As vendors await the announcement of belated contracts, India continues to grapple with its ever-changing defense procurement policy, with the latest–DPP 2013–announced and effective from June 1. The focus of DPP 2013 is on buying Indian defense products, even though these can fill only a fraction of the country’s requirements. It is being viewed as a kneejerk reaction to bribery allegations surrounding the procurement of AgustaWestland AW101 VVIP helicopters.
“The new procedures will give further impetus and a new momentum to indigenization,” Defense Minister A.K. Antony said recently. “We also [want] to aggressively pursue indigenization, especially after our many experiences,” he confirmed. A “Buy Global” approach is now seen as the last resort, although DPP 2013 leaves ample scope for single-vendor and Foreign Military Sales (FMS) contracts if the requirement is urgent. By dollar value, most U.S. sales to India have been through the government-to-government (that is, the FMS) route.
India’s defense manufacturing has a long way to go before it starts to deliver fully-fledged aircraft. A move toward this is a request for proposal for 56 transport aircraft, which, for the first time, keeps government public sector undertakings out of an RFP. This leaves foreign OEMs freedom to choose their Indian private partners. “If the government had confidence in its industry, it should have released the RFP to Indian companies and let them be responsible for the final product,” one OEM executive told AIN.
Under the “Buy and Make” category of the DPP, foreign sellers are required to facilitate in-country manufacture, which will need a relaxed procurement regime with an increase in foreign direct investment (FDI), presently capped at 26 percent for foreign companies (assuming they are unwilling to step in to transfer technology relating to high-technology products. Usually this is because of intellectual property rights concerns and an absence of board control). The DPP 2013 does not address this vital issue: “If a foreign defense firm can have 74-percent ownership over a joint venture (JV) in India, it could leverage Indian engineering capabilities at lower costs, invest capital in areas such as technical training universities and ancillary infrastructure, and in manufacturing,” conjectured another OEM. “Thousands of engineers could receive training in manufacturing high-end defense platforms; and millions of dollars of technology would be transferred to the JV, delivering a capable product to meet an RFP for a certain capability.”
The MoD, however, continues to resist the commerce ministry’s interest in raising the FDI cap. Last month the defense minister’s scientific advisor V.K. Saraswat expressed concern: “Though [foreign] participation is welcome…If we increase FDI, we have a fear our indigenous capabilities will be controlled.” Saraswat suggested that a “case-by-case basis” approach could be taken with a cap of up to 45 percent.

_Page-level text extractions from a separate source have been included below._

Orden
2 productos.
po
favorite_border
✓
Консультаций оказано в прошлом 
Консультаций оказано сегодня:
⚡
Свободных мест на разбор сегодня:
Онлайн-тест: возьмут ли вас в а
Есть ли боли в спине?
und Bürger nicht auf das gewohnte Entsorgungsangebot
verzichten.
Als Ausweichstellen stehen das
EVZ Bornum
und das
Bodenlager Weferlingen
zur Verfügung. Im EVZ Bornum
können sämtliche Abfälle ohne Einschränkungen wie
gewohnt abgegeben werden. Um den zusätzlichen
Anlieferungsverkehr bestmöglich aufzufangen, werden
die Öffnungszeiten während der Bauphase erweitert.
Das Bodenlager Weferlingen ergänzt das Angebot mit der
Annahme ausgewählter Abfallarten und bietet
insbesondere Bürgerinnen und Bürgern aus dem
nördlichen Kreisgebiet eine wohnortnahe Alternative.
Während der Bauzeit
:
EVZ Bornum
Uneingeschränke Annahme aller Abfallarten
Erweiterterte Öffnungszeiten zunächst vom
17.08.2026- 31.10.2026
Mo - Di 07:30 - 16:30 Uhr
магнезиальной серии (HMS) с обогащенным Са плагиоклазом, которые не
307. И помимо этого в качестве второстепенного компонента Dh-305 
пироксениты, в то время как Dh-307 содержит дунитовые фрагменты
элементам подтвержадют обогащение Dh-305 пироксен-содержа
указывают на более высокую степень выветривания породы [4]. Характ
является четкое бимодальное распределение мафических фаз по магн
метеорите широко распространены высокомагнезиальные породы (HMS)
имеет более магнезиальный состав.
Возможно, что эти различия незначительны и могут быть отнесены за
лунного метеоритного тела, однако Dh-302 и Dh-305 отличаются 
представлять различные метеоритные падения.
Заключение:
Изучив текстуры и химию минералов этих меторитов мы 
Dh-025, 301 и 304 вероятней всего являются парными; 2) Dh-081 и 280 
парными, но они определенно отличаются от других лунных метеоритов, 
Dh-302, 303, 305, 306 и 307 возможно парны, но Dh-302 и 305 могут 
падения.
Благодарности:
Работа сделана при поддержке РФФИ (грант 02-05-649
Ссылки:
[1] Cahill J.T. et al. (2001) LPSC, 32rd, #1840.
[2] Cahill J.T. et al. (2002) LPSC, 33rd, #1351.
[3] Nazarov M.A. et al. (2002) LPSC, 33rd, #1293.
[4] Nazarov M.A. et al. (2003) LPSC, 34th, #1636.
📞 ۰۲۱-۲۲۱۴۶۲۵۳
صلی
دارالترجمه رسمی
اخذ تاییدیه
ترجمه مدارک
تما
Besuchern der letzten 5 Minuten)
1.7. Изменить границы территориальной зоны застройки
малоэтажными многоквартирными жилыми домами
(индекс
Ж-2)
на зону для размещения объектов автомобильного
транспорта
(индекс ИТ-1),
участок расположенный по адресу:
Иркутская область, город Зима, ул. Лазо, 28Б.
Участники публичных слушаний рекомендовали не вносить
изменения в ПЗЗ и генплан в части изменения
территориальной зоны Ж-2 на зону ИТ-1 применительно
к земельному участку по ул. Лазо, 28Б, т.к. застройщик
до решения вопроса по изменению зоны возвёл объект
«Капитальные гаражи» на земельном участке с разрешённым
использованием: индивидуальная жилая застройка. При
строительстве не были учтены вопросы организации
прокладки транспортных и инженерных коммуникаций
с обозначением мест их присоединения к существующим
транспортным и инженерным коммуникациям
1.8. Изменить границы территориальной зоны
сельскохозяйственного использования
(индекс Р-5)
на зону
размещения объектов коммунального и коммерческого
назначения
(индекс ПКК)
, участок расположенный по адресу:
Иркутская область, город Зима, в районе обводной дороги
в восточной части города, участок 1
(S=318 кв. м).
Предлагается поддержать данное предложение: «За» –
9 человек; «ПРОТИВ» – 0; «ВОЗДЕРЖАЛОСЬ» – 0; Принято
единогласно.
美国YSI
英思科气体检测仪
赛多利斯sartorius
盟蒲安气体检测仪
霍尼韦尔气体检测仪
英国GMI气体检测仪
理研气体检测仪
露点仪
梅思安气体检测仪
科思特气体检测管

While new ventures in India are seen as difficult, given bureaucratic hurdles, some OEMs, such as Sikorsky) have turned it to their advantage. A JV with Tata Advanced Systems Ltd. to manufacture cabins for S-92 helicopters in Hyderabad in south India has resulted in the facility becoming the sole global supplier, with production now being increased to four a month. “The project has created a record in India. We worked with precision timing. It took the company 181 days from the time we signed the greenfield project until manufacture. It’s a great success story,” AJS Walia, a Sikorsky regional executive, told AIN. It is likely the company will apply for offset credits if it wins some of the helicopter deals that are currently in the offing.
With more than 5,000 components going into the manufacture of each cabin, sources suggest that Sikorsky may enter into a JV to manufacture precision components in India, a JV that could also be used for fixed-wing aircraft components.

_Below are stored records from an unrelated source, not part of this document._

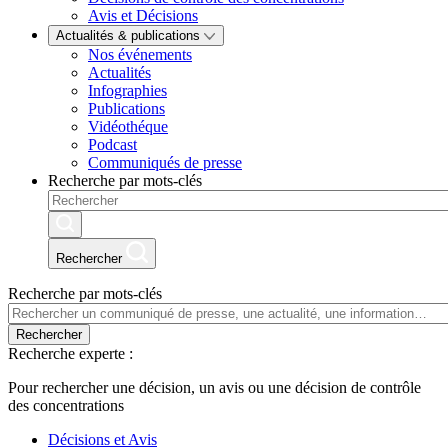
Avis et Décisions
Actualités & publications
Nos événements
Actualités
Infographies
Publications
Vidéothéque
Podcast
Communiqués de presse
Recherche par mots-clés
Rechercher
Recherche par mots-clés
Rechercher
Recherche experte :
Pour rechercher une décision, un avis ou une décision de contrôle
des concentrations
Décisions et Avis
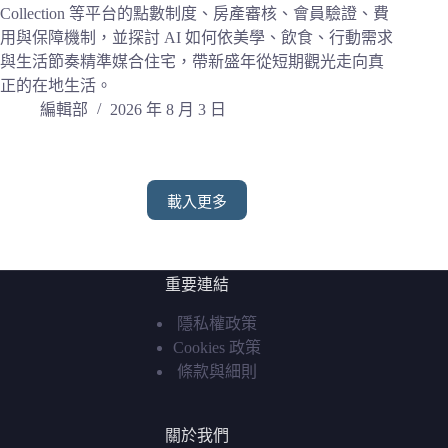
Collection 等平台的點數制度、房產審核、會員驗證、費
用與保障機制，並探討 AI 如何依美學、飲食、行動需求
與生活節奏精準媒合住宅，帶新盛年從短期觀光走向真
正的在地生活。
編輯部
2026 年 8 月 3 日
載入更多
重要連結
隱私權政策
Cookies 政策
條款與細則
關於我們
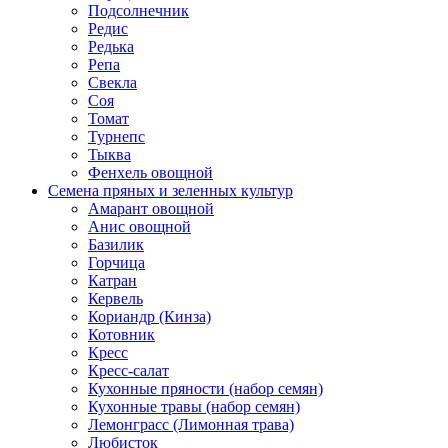
Подсолнечник
Редис
Редька
Репа
Свекла
Соя
Томат
Турнепс
Тыква
Фенхель овощной
Семена пряных и зеленных культур
Амарант овощной
Анис овощной
Базилик
Горчица
Катран
Кервель
Кориандр (Кинза)
Котовник
Кресс
Кресс-салат
Кухонные пряности (набор семян)
Кухонные травы (набор семян)
Лемонграсс (Лимонная трава)
Любисток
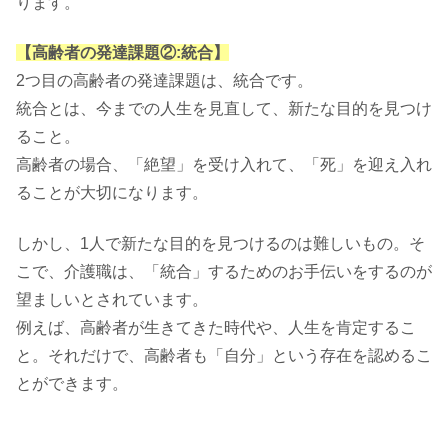
ります。
【高齢者の発達課題②:統合】
2つ目の高齢者の発達課題は、統合です。
統合とは、今までの人生を見直して、新たな目的を見つけ
ること。
高齢者の場合、「絶望」を受け入れて、「死」を迎え入れ
ることが大切になります。
しかし、1人で新たな目的を見つけるのは難しいもの。そ
こで、介護職は、「統合」するためのお手伝いをするのが
望ましいとされています。
例えば、高齢者が生きてきた時代や、人生を肯定するこ
と。それだけで、高齢者も「自分」という存在を認めるこ
とができます。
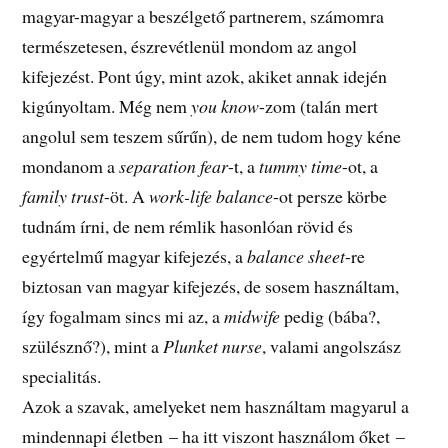
magyar-magyar a beszélgető partnerem, számomra
természetesen, észrevétlenül mondom az angol
kifejezést. Pont úgy, mint azok, akiket annak idején
kigúnyoltam. Még nem
you know
-zom (talán mert
angolul sem teszem sűrűn), de nem tudom hogy kéne
mondanom a
separation fear
-t, a
tummy time
-ot, a
family trust
-öt. A
work-life balance
-ot persze körbe
tudnám írni, de nem rémlik hasonlóan rövid és
egyértelmű magyar kifejezés, a
balance sheet
-re
biztosan van magyar kifejezés, de sosem használtam,
így fogalmam sincs mi az, a
midwife
pedig (bába?,
szülésznő?), mint a
Plunket nurse
, valami angolszász
specialitás.
Azok a szavak, amelyeket nem használtam magyarul a
mindennapi életben – ha itt viszont használom őket –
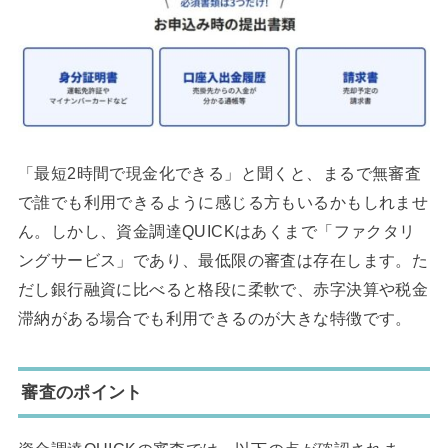
「最短2時間で現金化できる」と聞くと、まるで無審査
で誰でも利用できるように感じる方もいるかもしれませ
ん。しかし、資金調達QUICKはあくまで「ファクタリ
ングサービス」であり、最低限の審査は存在します。た
だし銀行融資に比べると格段に柔軟で、赤字決算や税金
滞納がある場合でも利用できるのが大きな特徴です。
審査のポイント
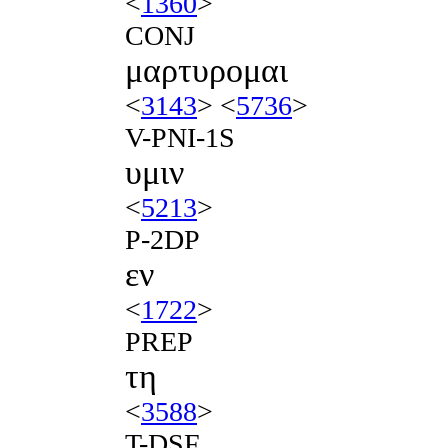
<
1360
>
CONJ
μαρτυρομαι
<
3143
> <
5736
>
V-PNI-1S
υμιν
<
5213
>
P-2DP
εν
<
1722
>
PREP
τη
<
3588
>
T-DSF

Offsets are big business, as OEMs have to plow back at least 30 percent of the contract value into India. However, the approximately $5 billion of investment that has been attracted through “offsets” since 2007 has failed to establish a significant defense industrial base in the country. Once the 126 Medium Multi-Role Combat Aircraft (MMRCA) and other pending purchases are factored in, total offset commitments to India will exceed $11 billion. “It is clear that the latest policy announcement is directed to support the local development of Indian industry…International companies have [previously] had to depend on a handful of large companies to satisfy offset obligations. Now the policy opens up the market for small and medium enterprises (SME) as it provides offset incentives to the OEMs to work with them…OEMs are likely to get value for money–with multipliers–making the project more commercially viable,” said Bimal Sareen, CEO of Avaana and a director at OIS.
There are other bright spots as well. For example, transfer of technology in aviation maintenance, which in the past has been reserved primarily for government bodies, has now been thrown open to private bidders. This is “…expected to have a positive impact on private sector participation in MRO,” said a recent Ernest & Young report. Dual-use items will not require licensing, bringing added clarity to the licensing process, the report adds.
“Critical technologies required by the country should be identified and clearly defined before a contract is signed. Unfortunately there is a mismatch and the military, MoD and public sector undertakings will have to work in unison,” a senior official at an Indian OEM told AIN.